▶ **EXERCISE OBJECTIVE**: Which lines in the entries below contain the string "brev"? Show each of them in full.

▶ **TASK MATERIAL**:

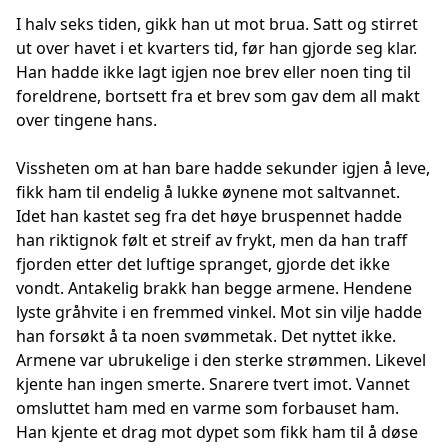
I halv seks tiden, gikk han ut mot brua. Satt og stirret
ut over havet i et kvarters tid, før han gjorde seg klar.
Han hadde ikke lagt igjen noe brev eller noen ting til
foreldrene, bortsett fra et brev som gav dem all makt
over tingene hans.
Vissheten om at han bare hadde sekunder igjen å leve,
fikk ham til endelig å lukke øynene mot saltvannet.
Idet han kastet seg fra det høye bruspennet hadde
han riktignok følt et streif av frykt, men da han traff
fjorden etter det luftige spranget, gjorde det ikke
vondt. Antakelig brakk han begge armene. Hendene
lyste gråhvite i en fremmed vinkel. Mot sin vilje hadde
han forsøkt å ta noen svømmetak. Det nyttet ikke.
Armene var ubrukelige i den sterke strømmen. Likevel
kjente han ingen smerte. Snarere tvert imot. Vannet
omsluttet ham med en varme som forbauset ham.
Han kjente et drag mot dypet som fikk ham til å døse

▶ **ANSWER BELOW**:
Han hadde ikke lagt igjen noe brev eller noen ting til
foreldrene, bortsett fra et brev som gav dem all makt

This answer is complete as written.